Since posting original question, I've had a few more thoughts about this.
First, my current use case includes the following; and has done for over 17 years since we moved in here.
I have a twin socket, coiled reel extension lead that I use regularly. It is labelled for "outdoor use" has 1.5mm2 triple core rubber sheathed cable and is 43 metres fully uncoiled. Labelled as Max Current Fully Coiled = 5A; Max Current Fully Uncoiled = 13A.
I've regularly plugged this into my garage socket and hooked up my shop vac (1000W) and my old Einhell table saw (2000W) - (recently replaced with 1500W Rage5-S)

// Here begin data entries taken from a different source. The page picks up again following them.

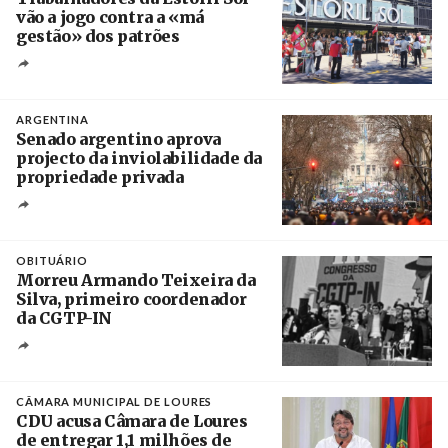
vão a jogo contra a «má
gestão» dos patrões
Créditos
/ SHS
ARGENTINA
Senado argentino aprova
projecto da inviolabilidade da
propriedade privada
Créditos
Leandro Teysseire / Página 12
OBITUÁRIO
Morreu Armando Teixeira da
Silva, primeiro coordenador
da CGTP-IN
Créditos
/ CGTP-IN
CÂMARA MUNICIPAL DE LOURES
CDU acusa Câmara de Loures
de entregar 1,1 milhões de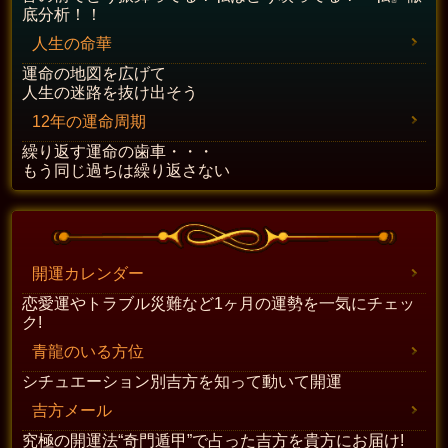
底分析！！
人生の命華
運命の地図を広げて
人生の迷路を抜け出そう
12年の運命周期
繰り返す運命の歯車・・・
もう同じ過ちは繰り返さない
開運カレンダー
恋愛運やトラブル災難など1ヶ月の運勢を一気にチェッ
ク!
青龍のいる方位
シチュエーション別吉方を知って動いて開運
吉方メール
究極の開運法“奇門遁甲”で占った吉方を貴方にお届け!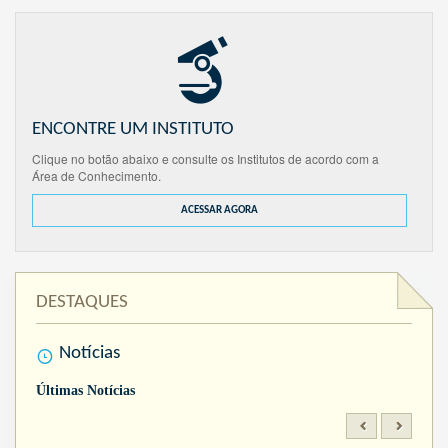
ENCONTRE UM INSTITUTO
Clique no botão abaixo e consulte os Institutos de acordo com a
Área de Conhecimento.
ACESSAR AGORA
DESTAQUES
Notícias
Últimas Notícias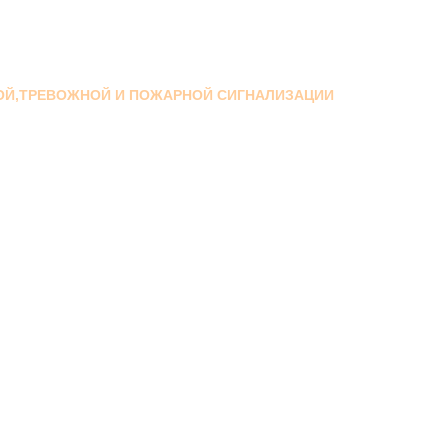
ОЙ,ТРЕВОЖНОЙ И ПОЖАРНОЙ СИГНАЛИЗАЦИИ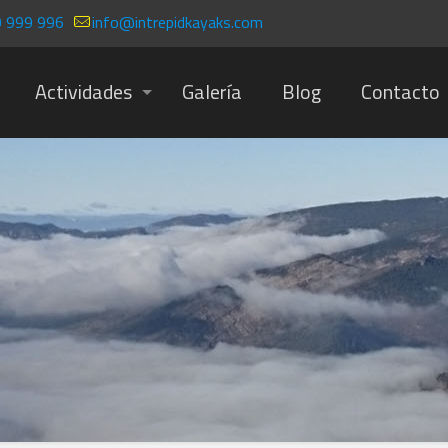
 999 996
info@intrepidkayaks.com
Actividades
Galería
Blog
Contacto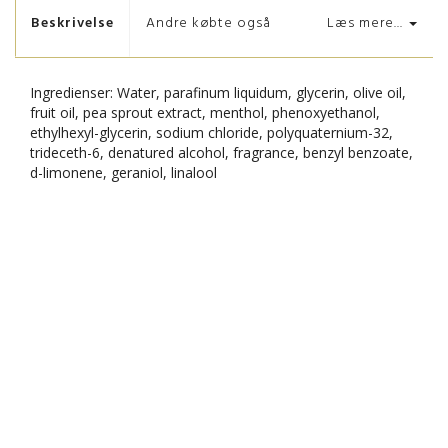
Beskrivelse
Andre købte også
Læs mere...
Ingredienser: Water, parafinum liquidum, glycerin, olive oil,
fruit oil, pea sprout extract, menthol, phenoxyethanol,
ethylhexyl-glycerin, sodium chloride, polyquaternium-32,
trideceth-6, denatured alcohol, fragrance, benzyl benzoate,
d-limonene, geraniol, linalool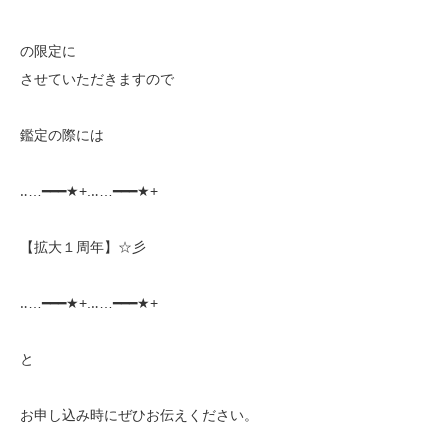
の限定に
させていただきますので
鑑定の際には
‥…━━━★+.‥…━━━★+
【拡大１周年】☆彡
‥…━━━★+.‥…━━━★+
と
お申し込み時にぜひお伝えください。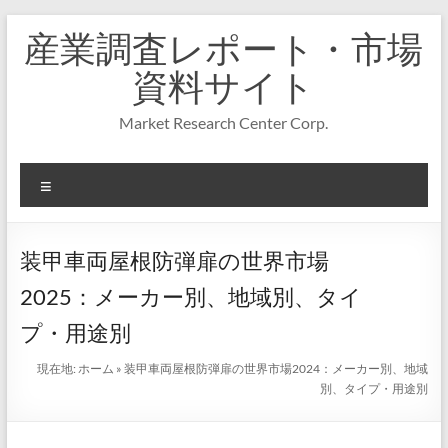
コ
産業調査レポート・市場
ン
テ
資料サイト
ン
ツ
Market Research Center Corp.
へ
ス
キ
メ
ッ
プ
ニ
ュ
ー
装甲車両屋根防弾扉の世界市場
2025：メーカー別、地域別、タイ
プ・用途別
現在地:
ホーム
»
装甲車両屋根防弾扉の世界市場2024：メーカー別、地域
別、タイプ・用途別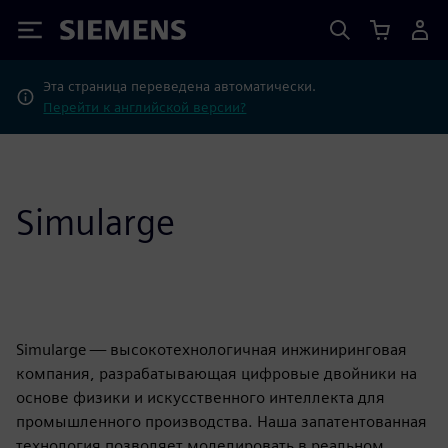
Siemens
Эта страница переведена автоматически.
Перейти к английской версии?
Simularge
Simularge — высокотехнологичная инжиниринговая
компания, разрабатывающая цифровые двойники на
основе физики и искусственного интеллекта для
промышленного производства. Наша запатентованная
технология позволяет моделировать в реальном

This would, for a layman, and in the absence of any other further professional advice or warning, appear to be a reasonable thing to do. Notionally, this would not appear to have exceeded any basic electrical parameters. The lawn is 15 metres from the closest garage socket and a lawnmower cable is an extra 10 or 15 metres on top of the 43 metres of extension cable. The garage socket would be the primary choice to run an electrical lawnmower - commonly 1700W or 1800W.
Question would be - is what I've been doing "safe"?? A common homeowner wouldn't have any notion of loop impedance, etc... so would not hesitate to do what I have done for many years.
Bearing that in mind, how would a simple 15metre length of 2.5mm triple core running from the same socket, into a far, FAR lighter electrical load (sub 200W total) somehow be something to be concerned about, given that it ought to have been considered safe, to a layman, to run the 3000W load off a 43 metre 1.5mm2 cable?